Ragi is a nutritious grain that is widely used in India and other parts of South Asia. It is a highly nutritious grain that is packed with essential vitamins, minerals and dietary fiber. Ragi has a high protein content, making it a great source of energy for those looking to stay healthy and fit. In addition, it is low in fat and has a low glycemic index, making it an ideal choice for those who are looking to lose weight or manage diabetes. The grain is also known to have a number of health benefits, including reducing the risk of heart disease, improving digestion, and helping to regulate blood sugar levels. In this post, we’ll discuss the various health benefits, how to use it in your diet, and some delicious recipes for incorporating it into your meals.

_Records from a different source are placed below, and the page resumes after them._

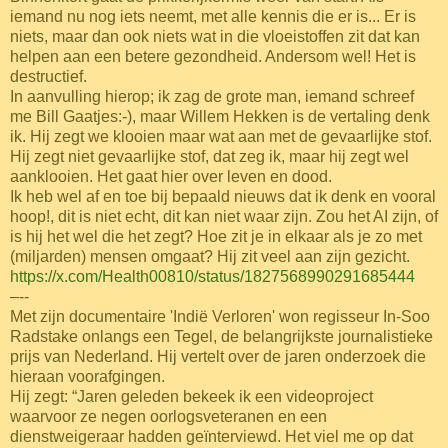
iemand nu nog iets neemt, met alle kennis die er is... Er is
niets, maar dan ook niets wat in die vloeistoffen zit dat kan
helpen aan een betere gezondheid. Andersom wel! Het is
destructief.
In aanvulling hierop; ik zag de grote man, iemand schreef
me Bill Gaatjes:-), maar Willem Hekken is de vertaling denk
ik. Hij zegt we klooien maar wat aan met de gevaarlijke stof.
Hij zegt niet gevaarlijke stof, dat zeg ik, maar hij zegt wel
aanklooien. Het gaat hier over leven en dood.
Ik heb wel af en toe bij bepaald nieuws dat ik denk en vooral
hoop!, dit is niet echt, dit kan niet waar zijn. Zou het AI zijn, of
is hij het wel die het zegt? Hoe zit je in elkaar als je zo met
(miljarden) mensen omgaat? Hij zit veel aan zijn gezicht.
https://x.com/Health00810/status/1827568990291685444
–--
Met zijn documentaire 'Indië Verloren' won regisseur In-Soo
Radstake onlangs een Tegel, de belangrijkste journalistieke
prijs van Nederland. Hij vertelt over de jaren onderzoek die
hieraan voorafgingen.
Hij zegt: “Jaren geleden bekeek ik een videoproject
waarvoor ze negen oorlogsveteranen en een
dienstweigeraar hadden geïnterviewd. Het viel me op dat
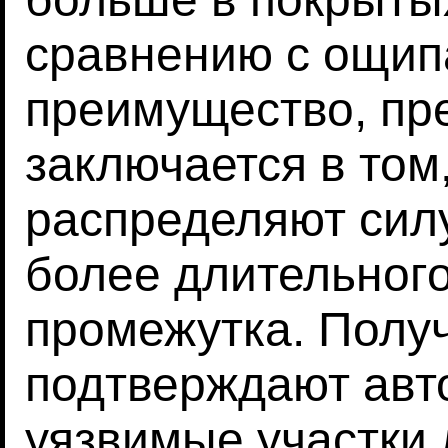
сравнению с ощи
преимущество, пр
заключается в том,
распределяют силу
более длительног
промежутка. Полу
подтверждают авто
уязвимые участки 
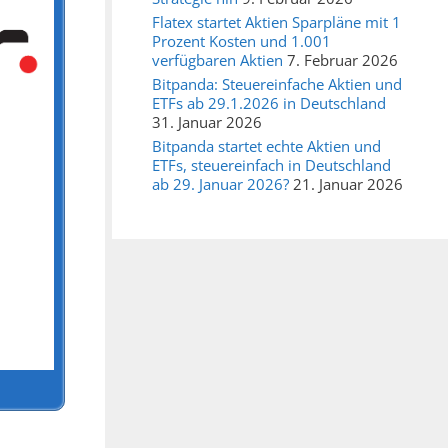
Flatex startet Aktien Sparpläne mit 1
Prozent Kosten und 1.001
verfügbaren Aktien
7. Februar 2026
Bitpanda: Steuereinfache Aktien und
ETFs ab 29.1.2026 in Deutschland
31. Januar 2026
Bitpanda startet echte Aktien und
ETFs, steuereinfach in Deutschland
ab 29. Januar 2026?
21. Januar 2026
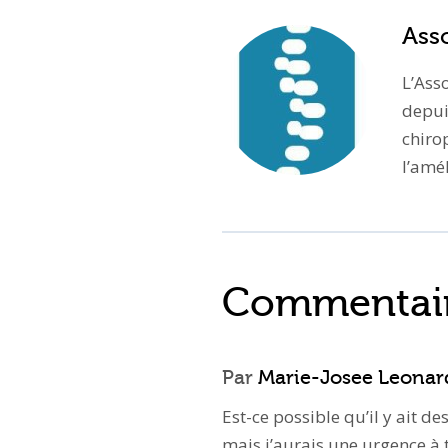
Ass
L’Ass
depui
chiro
l’amé
Commentai
Par
Marie-Josee Leonar
Est-ce possible qu’il y ait 
mais j’aurais une urgence à t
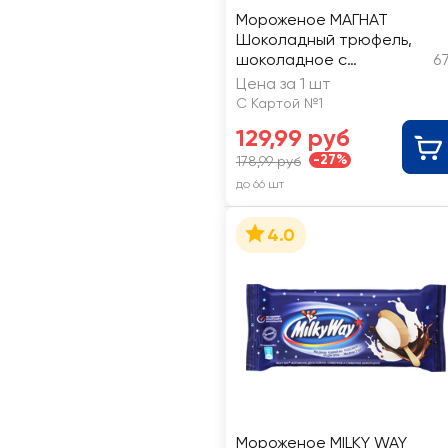
Мороженое МАГНАТ
Шоколадный трюфель,
шоколадное с
6
шоколадным
Цена за 1 шт
наполнителем и
С Картой №1
бисквитом 8%, без змж,
129,99 руб
эскимо
-27%
178,99 руб
до 66 шт
4.0
Мороженое MILKY WAY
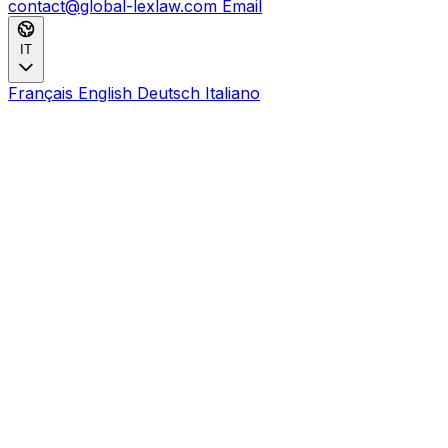
contact@global-lexlaw.com
Email
IT
Français
English
Deutsch
Italiano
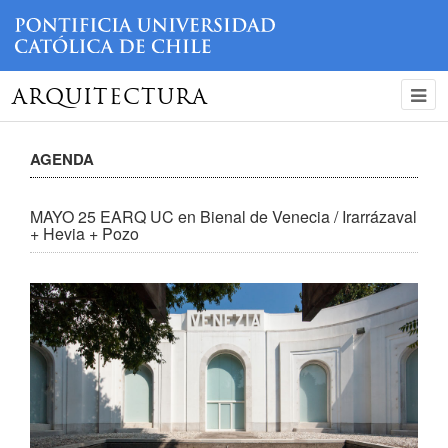
ARQUITECTURA
AGENDA
MAYO 25 EARQ UC en Bienal de Venecia / Irarrázaval
+ Hevia + Pozo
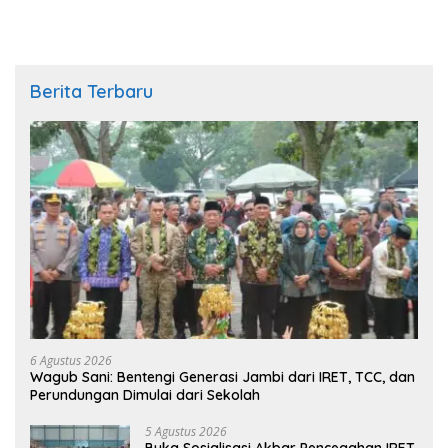
Berita Terbaru
6 Agustus 2026
Wagub Sani: Bentengi Generasi Jambi dari IRET, TCC, dan
Perundungan Dimulai dari Sekolah
5 Agustus 2026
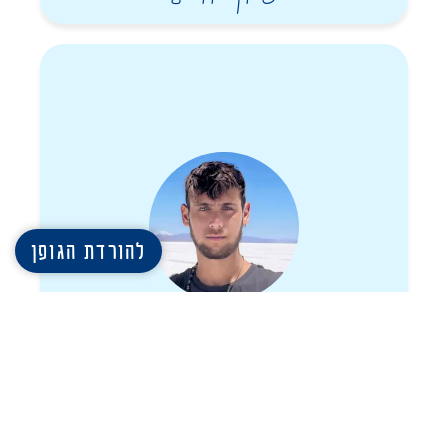
להורדת הגופן
רון שמר
עוד גופנים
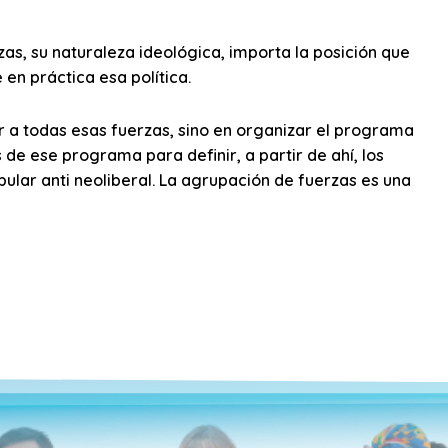
as, su naturaleza ideológica, importa la posición que
en práctica esa política.
r a todas esas fuerzas, sino en organizar el programa
de ese programa para definir, a partir de ahí, los
ular anti neoliberal. La agrupación de fuerzas es una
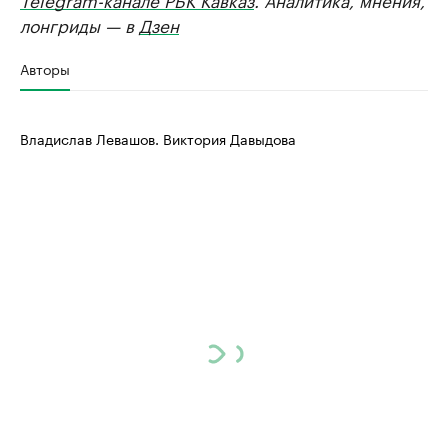
лонгриды — в
Дзен
Авторы
Владислав Левашов. Виктория Давыдова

Ragi Nutrition Facts and Calories Chart
Ragi is an incredibly nutritious grain, packed with essential vitamins and minerals. It is high in fiber, calcium, and iron, which can help reduce the risk of chronic diseases like diabetes, heart disease, and obesity. Ragi is also an excellent source of B vitamins, which are vital for energy metabolism and nervous system health. Additionally, it contains phytonutrients, which have antioxidant and anti-inflammatory properties. All in all, it is a great choice for a healthy and balanced diet. Nutritional value per 100 g ragi:
- Biotin: 0.2 μg
- Calcium: 332 mg
- Carbohydrates (Carbs): 68.8 g
- Chloride: 32 mg
- Cholesterol: 0 mg
- Choline: 10.2 mg
- Chromium: 0.3 μg
- Copper: 0.3 mg
- Dietary Fiber: 7.3 g
- Energy (Calories): 119 kcal
- Fat: 2.3 g
- Iodine: 0.9 μg
- Iron: 3.2 mg
- Magnesium: 114 mg
- Manganese: 0.8 mg
- Molybdenum: 0.9 μg
- Pantothenic Acid: 0.7 mg
- Phosphorus: 255 mg
- Potassium: 269 mg
- Protein: 6.3 g
- Saturated fat: 0.3 g
- Selenium: 0.4 μg
- Sodium: 5 mg
- Sugars: 0.5 g
- Vitamin A: 0 μg
- Vitamin B1 (Thiamin): 0.2 mg
- Vitamin B2 (Riboflavin): 0.1 mg
- Vitamin B3 (Niacin): 0.7 mg
- Vitamin B5 (Pantothenic Acid): 0.7 mg
- Vitamin B6: 0.2 mg
- Vitamin B9 (Folate / Folic Acid): 37 μg
- Vitamin B12: 0 μg
- Vitamin C: 0 mg
- Vitamin D: 0 μg
- Vitamin E: 0.2 mg
- Vitamin K: 3.2 μg
- Water: 9.7 g
- Zinc: 0.7 mg
Ragi in India
It is famous grain in south part of India, specially Andhra Pradesh. Grains looks similar to mustard seeds. Plant grows well in hot whether areas. Plants can grow with seeds or saplings.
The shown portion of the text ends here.